Abstract
Objectives: To determine what proportion of abdominal computed tomography (CT) scans ordered after blunt trauma are positive and the applicability and accuracy of existing clinical prediction rules for obtaining a CT scan of the abdomen in this setting.
Setting: A leading trauma hospital, affiliated with the University of Ottawa.
Design: A retrospective cohort study.
Patients and methods: All patients with blunt trauma admitted to hospital over a 1-year period having an Injury Severity Score (ISS) greater than 12 who underwent CT of the abdomen during the initial assessment.
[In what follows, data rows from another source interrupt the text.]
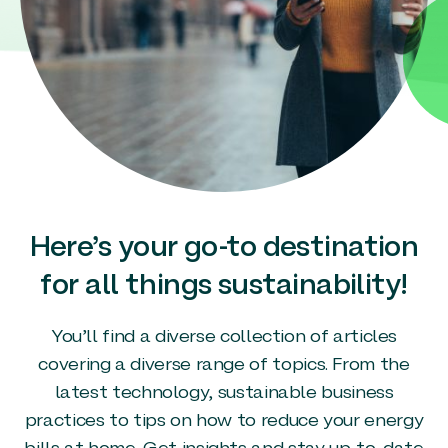
Here’s your go-to destination
for all things sustainability!
You’ll find a diverse collection of articles
covering a diverse range of topics. From the
latest technology, sustainable business
practices to tips on how to reduce your energy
Recorded data included age, sex, Glasgow Coma Scale (GCS) score, ISS, type of injuries, number of abdominal CT scans ordered, and scan results. Two clinical prediction rules were found in the literature that identify patients likely to have intra-abdominal injuries. These rules were applied retrospectively to the cohort. The predicted proportion of positive CT scans was compared with the observed proportion, and the sensitivity, specificity, and accuracy were estimated.
Results: Of the 297 patients entered in the study, 109 underwent abdominal CT. The median age was 32 years, 71% were male and the median ISS was 24. In only 36.7% (40 of 109) of scans were findings suggestive of intra-abdominal injuries. Application of one of the clinical prediction rules gave a sensitivity of 93.8% and specificity of 25.5% but excluded 23% of patients because of a GCS score less than 11. The second prediction rule tested could be applied to all patients and was highly sensitive (92.5%) and specific (100.0%).
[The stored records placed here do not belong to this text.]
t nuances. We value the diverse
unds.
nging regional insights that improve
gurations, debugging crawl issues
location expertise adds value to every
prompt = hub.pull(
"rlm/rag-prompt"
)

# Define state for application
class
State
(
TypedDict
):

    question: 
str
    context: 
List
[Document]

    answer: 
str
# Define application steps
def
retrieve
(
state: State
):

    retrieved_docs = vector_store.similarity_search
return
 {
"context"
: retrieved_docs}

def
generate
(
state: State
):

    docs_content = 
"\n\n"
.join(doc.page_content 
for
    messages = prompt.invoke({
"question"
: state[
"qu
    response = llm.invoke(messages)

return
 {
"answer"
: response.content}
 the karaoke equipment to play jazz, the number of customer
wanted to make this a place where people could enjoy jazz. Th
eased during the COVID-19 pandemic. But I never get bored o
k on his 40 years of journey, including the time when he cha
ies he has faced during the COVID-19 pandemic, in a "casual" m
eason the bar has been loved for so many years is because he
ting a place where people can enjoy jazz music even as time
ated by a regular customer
Conclusions: The assessment of the abdomen in blunt trauma remains a challenge. Accuracy in predicting positive scans in equivocal cases is poor. Retrospective application of an existing clinical prediction rule was found to be highly accurate in identifying patients with positive CT findings. Prospective use of such a rule could reduce the number of CT scans ordered without missing significant injuries.
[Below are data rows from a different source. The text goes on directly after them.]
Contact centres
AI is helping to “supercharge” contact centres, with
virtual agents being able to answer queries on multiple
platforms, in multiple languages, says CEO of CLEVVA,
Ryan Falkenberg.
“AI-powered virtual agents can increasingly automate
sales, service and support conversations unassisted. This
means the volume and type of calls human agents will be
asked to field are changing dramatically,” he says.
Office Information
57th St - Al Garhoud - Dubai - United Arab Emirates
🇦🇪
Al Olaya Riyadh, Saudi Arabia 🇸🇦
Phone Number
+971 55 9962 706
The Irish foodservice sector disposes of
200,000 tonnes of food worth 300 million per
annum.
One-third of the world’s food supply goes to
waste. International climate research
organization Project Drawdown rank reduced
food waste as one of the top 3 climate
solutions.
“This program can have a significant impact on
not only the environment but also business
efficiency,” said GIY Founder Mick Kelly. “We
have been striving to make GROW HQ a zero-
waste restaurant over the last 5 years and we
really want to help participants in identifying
The diagnosis of intra-abdominal injury after blunt trauma remains a challenge. A combination of clinical examination and ancillary diagnostic tests, such as diagnostic peritoneal lavage (DPL),1–3 computed tomography (CT) of the abdomen4–7 and, most recently, focussed abdominal ultrasonography8–13 for free intraperitoneal fluid have been used.
There are numerous reports that the accuracy of abdominal CT is comparable to that of DPL for most injuries, and CT has the advantage of providing more information on the nature and extent of the injuries, as well as identifying retroperitoneal hematomas.14–17 However, abdominal CT is an expensive, time-consuming investigation frequently performed late at night during the precious golden hour of trauma resuscitation and evaluation.18,19 Inappropriate use may delay the performance of other important interventions or investigations. Alternatively, missing a significant intra-abdominal injury could lead to disastrous consequences.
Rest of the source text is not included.